O corpo da vítima foi localizado em uma área de mata em Caldas Novas, encerrando mais de um mês de buscas.
Foram presos o síndico do prédio onde a família de Daiane possui apartamentos, Cléber Rosa de Oliveira, e o filho dele, Maykon Douglas de Oliveira.
As detenções ocorreram na manhã desta quarta-feira (28/1), após o avanço das diligências conduzidas por uma força-tarefa da Polícia Civil.
Desaparecimento de Daiane
Daiane desapareceu em 17 de dezembro de 2025, depois de descer até o subsolo do condomínio para verificar a queda de energia em seu apartamento.
Imagens do circuito interno mostram a corretora entrando no elevador e conversando com o porteiro sobre a falta de luz antes de seguir para o subsolo.
Interrupção das câmeras
Um dos pontos centrais da investigação é uma interrupção de aproximadamente dois minutos nas gravações das câmeras de segurança exatamente no momento em que Daiane retornava ao subsolo.
Não há imagens que indiquem a saída da corretora do prédio nem seu retorno ao apartamento.
Outro elemento considerado relevante pelos investigadores envolve o uso do celular da vítima. Segundo familiares, Daiane tinha o hábito de gravar vídeos curtos do próprio trajeto e enviá-los a uma amiga. Um desses registros, feito já no subsolo do edifício, nunca chegou ao destino.
De acordo com a família, Daiane não apresentava comportamento que indicasse uma saída planejada.
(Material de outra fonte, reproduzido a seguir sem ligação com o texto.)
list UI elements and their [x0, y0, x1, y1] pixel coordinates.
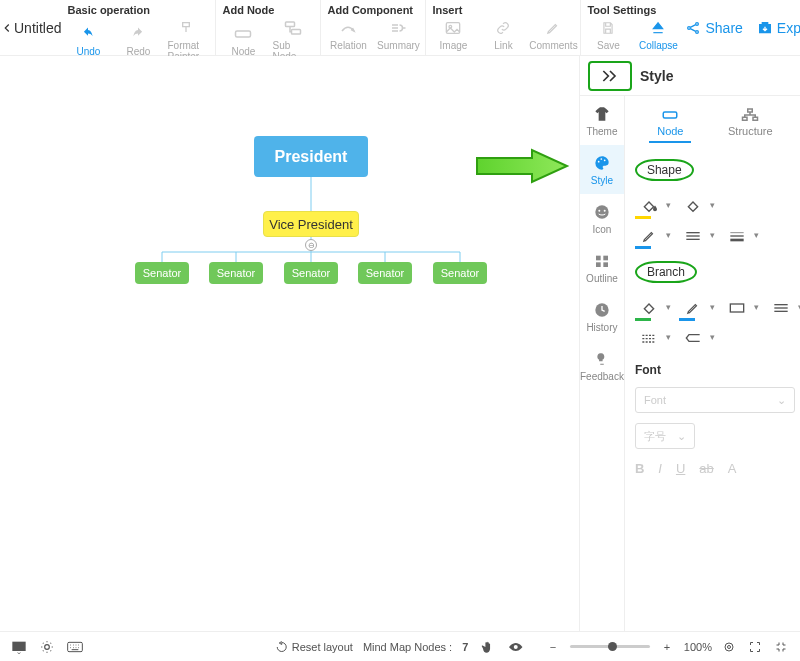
tshirt-icon [592, 104, 612, 124]
branch-dash-button[interactable]: ▾ [635, 327, 663, 349]
node-senator[interactable]: Senator [433, 262, 487, 284]
branch-fill-button[interactable]: ▾ [635, 297, 663, 319]
svg-point-17 [598, 161, 600, 163]
status-bar: Reset layout Mind Map Nodes : 7 − + 100% [0, 631, 800, 661]
group-label: Tool Settings [587, 4, 679, 16]
border-color-button[interactable]: ▾ [635, 225, 663, 247]
share-button[interactable]: Share [685, 20, 742, 36]
save-icon [598, 18, 618, 38]
node-senator[interactable]: Senator [284, 262, 338, 284]
vtab-style[interactable]: Style [580, 145, 624, 194]
collapse-button[interactable]: Collapse [637, 18, 679, 51]
svg-point-46 [45, 644, 50, 649]
svg-rect-29 [748, 109, 753, 112]
group-label: Add Component [327, 4, 419, 16]
zoom-out-button[interactable]: − [544, 638, 562, 656]
bucket-icon [641, 300, 657, 316]
font-family-select[interactable]: Font⌄ [635, 387, 795, 413]
insert-comments-button[interactable]: Comments [532, 18, 574, 51]
branch-line-color-button[interactable]: ▾ [679, 297, 707, 319]
presentation-button[interactable] [10, 638, 28, 656]
svg-rect-45 [12, 641, 25, 650]
border-width-button[interactable]: ▾ [723, 225, 751, 247]
connectors [0, 56, 579, 356]
collapse-toggle[interactable]: ⊖ [305, 239, 317, 251]
chevron-down-icon: ⌄ [677, 430, 686, 443]
svg-rect-2 [292, 30, 301, 35]
undo-icon [78, 24, 98, 44]
border-style-button[interactable]: ▾ [679, 225, 707, 247]
vtab-icon[interactable]: Icon [580, 194, 624, 243]
shape-fill-color-2-button[interactable]: ▾ [679, 195, 707, 217]
svg-point-21 [598, 210, 600, 212]
shape-fill-color-button[interactable]: ▾ [635, 195, 663, 217]
svg-point-19 [604, 159, 606, 161]
vtab-history[interactable]: History [580, 292, 624, 341]
reset-icon [276, 641, 288, 653]
share-icon [685, 20, 701, 36]
branch-lines-button[interactable]: ▾ [767, 297, 795, 319]
subtab-node[interactable]: Node [649, 104, 691, 143]
node-president[interactable]: President [254, 136, 368, 177]
vtab-outline[interactable]: Outline [580, 243, 624, 292]
summary-button[interactable]: Summary [377, 18, 419, 51]
svg-rect-25 [596, 262, 601, 267]
toolbar-group-tool-settings: Tool Settings Save Collapse [580, 0, 685, 64]
svg-point-50 [725, 643, 733, 651]
panel-collapse-button[interactable] [588, 61, 632, 91]
chevron-double-right-icon [600, 69, 620, 83]
reset-layout-button[interactable]: Reset layout [276, 638, 353, 656]
fit-button[interactable] [720, 638, 738, 656]
underline-button[interactable]: U [676, 461, 685, 476]
eye-tool-button[interactable] [506, 638, 524, 656]
brightness-button[interactable] [38, 638, 56, 656]
zoom-in-button[interactable]: + [658, 638, 676, 656]
vtab-feedback[interactable]: Feedback [580, 341, 624, 390]
export-icon [757, 20, 773, 36]
image-icon [443, 18, 463, 38]
insert-link-button[interactable]: Link [482, 18, 524, 51]
branch-arrow-button[interactable]: ▾ [679, 327, 707, 349]
structure-icon [741, 108, 759, 122]
insert-image-button[interactable]: Image [432, 18, 474, 51]
redo-icon [128, 24, 148, 44]
toolbar-group-basic: Basic operation Undo Redo Format Painter [61, 0, 215, 64]
group-label: Basic operation [67, 4, 209, 16]
hand-tool-button[interactable] [478, 638, 496, 656]
svg-marker-16 [477, 150, 567, 182]
vtab-theme[interactable]: Theme [580, 96, 624, 145]
font-size-select[interactable]: 字号⌄ [635, 423, 695, 449]
toolbar-group-add-component: Add Component Relation Summary [320, 0, 425, 64]
back-button[interactable] [0, 0, 14, 56]
node-senator[interactable]: Senator [358, 262, 412, 284]
node-vice-president[interactable]: Vice President [263, 211, 359, 237]
svg-rect-38 [730, 304, 743, 312]
italic-button[interactable]: I [658, 461, 662, 476]
node-senator[interactable]: Senator [209, 262, 263, 284]
outline-icon [592, 251, 612, 271]
svg-point-5 [688, 27, 691, 30]
relation-button[interactable]: Relation [327, 18, 369, 51]
toolbar-group-add-node: Add Node Node Sub Node [215, 0, 320, 64]
export-button[interactable]: Export [757, 20, 800, 36]
canvas[interactable]: President Vice President ⊖ Senator Senat… [0, 56, 579, 631]
subtab-structure[interactable]: Structure [720, 104, 781, 143]
font-color-button[interactable]: A [728, 461, 737, 476]
fullscreen-button[interactable] [746, 638, 764, 656]
svg-point-49 [728, 645, 731, 648]
document-title[interactable]: Untitled [14, 0, 61, 56]
toolbar-group-insert: Insert Image Link Comments [425, 0, 580, 64]
smiley-icon [592, 202, 612, 222]
exit-fullscreen-button[interactable] [772, 638, 790, 656]
strikethrough-button[interactable]: ab [699, 461, 713, 476]
node-senator[interactable]: Senator [135, 262, 189, 284]
keyboard-button[interactable] [66, 638, 84, 656]
arrow-left-icon [685, 332, 701, 344]
group-label: Insert [432, 4, 574, 16]
zoom-slider[interactable] [570, 645, 650, 648]
branch-rect-button[interactable]: ▾ [723, 297, 751, 319]
svg-rect-26 [603, 262, 608, 267]
bold-button[interactable]: B [635, 461, 644, 476]
svg-point-48 [513, 645, 517, 649]
save-button[interactable]: Save [587, 18, 629, 51]
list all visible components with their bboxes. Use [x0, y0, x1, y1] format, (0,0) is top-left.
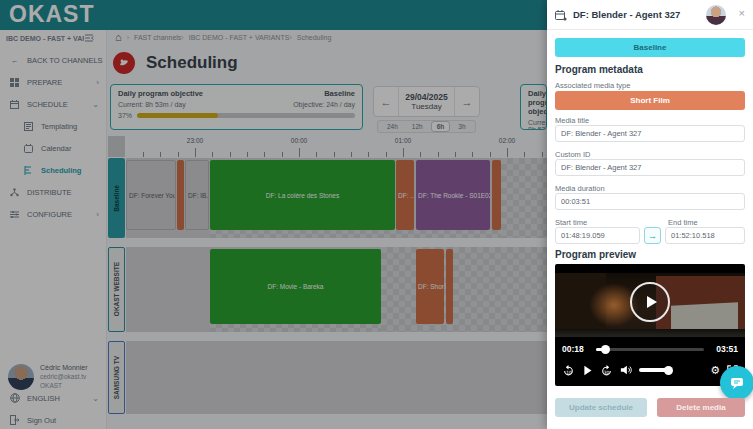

Ela vestia roupas simples, deixou a porta do apartamento destrancada e não levou documentos ou objetos pessoais.
A corretora também tinha uma viagem marcada para Uberlândia (MG) durante o período do Natal, mas não embarcou nem voltou a fazer contato após o desaparecimento.
Com o passar dos dias e a ausência de qualquer sinal de vida, o caso passou a ser tratado como homicídio.
A apuração foi assumida pelo Grupo de Investigação de Homicídios, com apoio do Grupo de Investigação de Desaparecidos e da Delegacia Estadual de Investigações de Homicídios.
B.O contra o síndico
Durante o inquérito, a polícia também analisou a relação entre Daiane e o síndico do condomínio. Contra Cléber Rosa de Oliveira, a corretora havia movido 12 ações judiciais nas esferas cível e criminal, das quais 11 ainda estão em andamento.
O Ministério Público de Goiás confirmou a existência dos processos, mas afirmou que os fatos são anteriores ao desaparecimento e que, até o momento, não há vínculo comprovado entre os litígios e o crime.
Segundo a Polícia Civil, as prisões ocorreram após oitivas, análises técnicas e cruzamento de dados reunidos ao longo da investigação.
O conteúdo dos depoimentos dos suspeitos e o tipo de prisão, se temporária ou preventiva, ainda não foram divulgados.